Start of DATA EXTRACTS

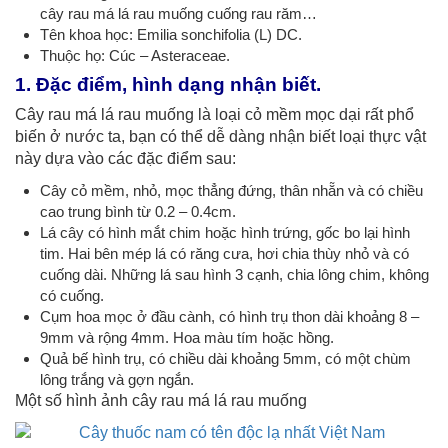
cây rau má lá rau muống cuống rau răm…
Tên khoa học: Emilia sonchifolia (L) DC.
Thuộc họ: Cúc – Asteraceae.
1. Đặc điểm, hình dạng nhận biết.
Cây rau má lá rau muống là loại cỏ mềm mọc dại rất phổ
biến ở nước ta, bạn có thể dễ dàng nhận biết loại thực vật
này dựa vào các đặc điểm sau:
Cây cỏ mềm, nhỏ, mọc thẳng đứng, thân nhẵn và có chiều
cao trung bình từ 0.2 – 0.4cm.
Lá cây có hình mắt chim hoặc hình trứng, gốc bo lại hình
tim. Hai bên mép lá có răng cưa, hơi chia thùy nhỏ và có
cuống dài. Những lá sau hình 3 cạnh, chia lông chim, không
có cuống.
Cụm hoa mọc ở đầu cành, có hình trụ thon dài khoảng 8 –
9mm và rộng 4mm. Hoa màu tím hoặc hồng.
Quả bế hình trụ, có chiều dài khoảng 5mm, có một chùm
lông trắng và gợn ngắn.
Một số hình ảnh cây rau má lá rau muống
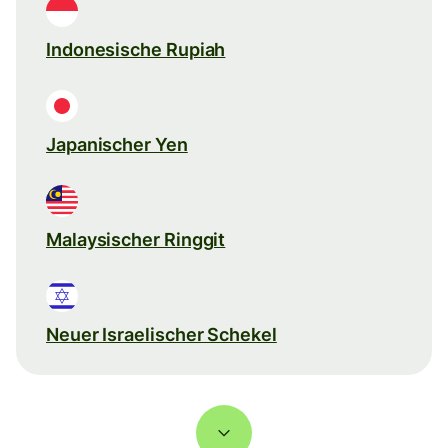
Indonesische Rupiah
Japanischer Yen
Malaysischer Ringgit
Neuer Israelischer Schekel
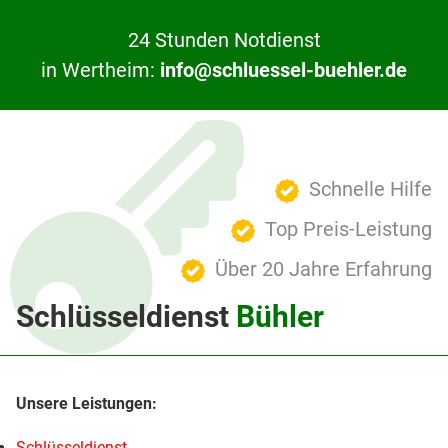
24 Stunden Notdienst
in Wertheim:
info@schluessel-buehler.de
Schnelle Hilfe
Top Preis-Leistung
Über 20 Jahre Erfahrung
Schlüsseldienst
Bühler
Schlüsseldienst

End of DATA EXTRACTS
Start of DATA EXTRACTS

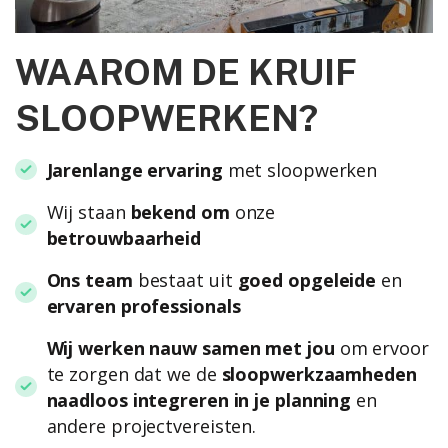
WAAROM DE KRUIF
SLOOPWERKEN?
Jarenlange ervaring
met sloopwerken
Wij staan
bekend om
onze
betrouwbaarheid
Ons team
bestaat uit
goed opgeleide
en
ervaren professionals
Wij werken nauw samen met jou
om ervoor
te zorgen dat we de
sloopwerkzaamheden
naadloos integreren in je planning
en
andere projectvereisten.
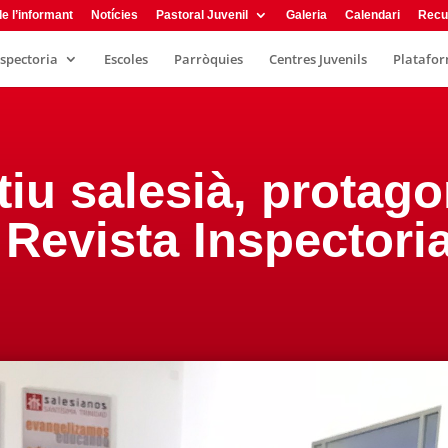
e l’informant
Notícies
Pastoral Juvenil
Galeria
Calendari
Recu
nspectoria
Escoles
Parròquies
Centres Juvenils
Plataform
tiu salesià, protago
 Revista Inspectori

End of DATA EXTRACTS

# [TASK STATEMENT]
How would the lines above read from the one with "ervaren professionals" to the one with "Revista Inspectori", inclusive, with no pictures? Write them out exactly.

# [RESULT FOR THIS TASK]
ervaren professionals
Wij werken nauw samen met jou
om ervoor
te zorgen dat we de
sloopwerkzaamheden
naadloos integreren in je planning
en
andere projectvereisten.
e l’informant
Notícies
Pastoral Juvenil
Galeria
Calendari
Recu
nspectoria
Escoles
Parròquies
Centres Juvenils
Plataform
tiu salesià, protago
 Revista Inspectori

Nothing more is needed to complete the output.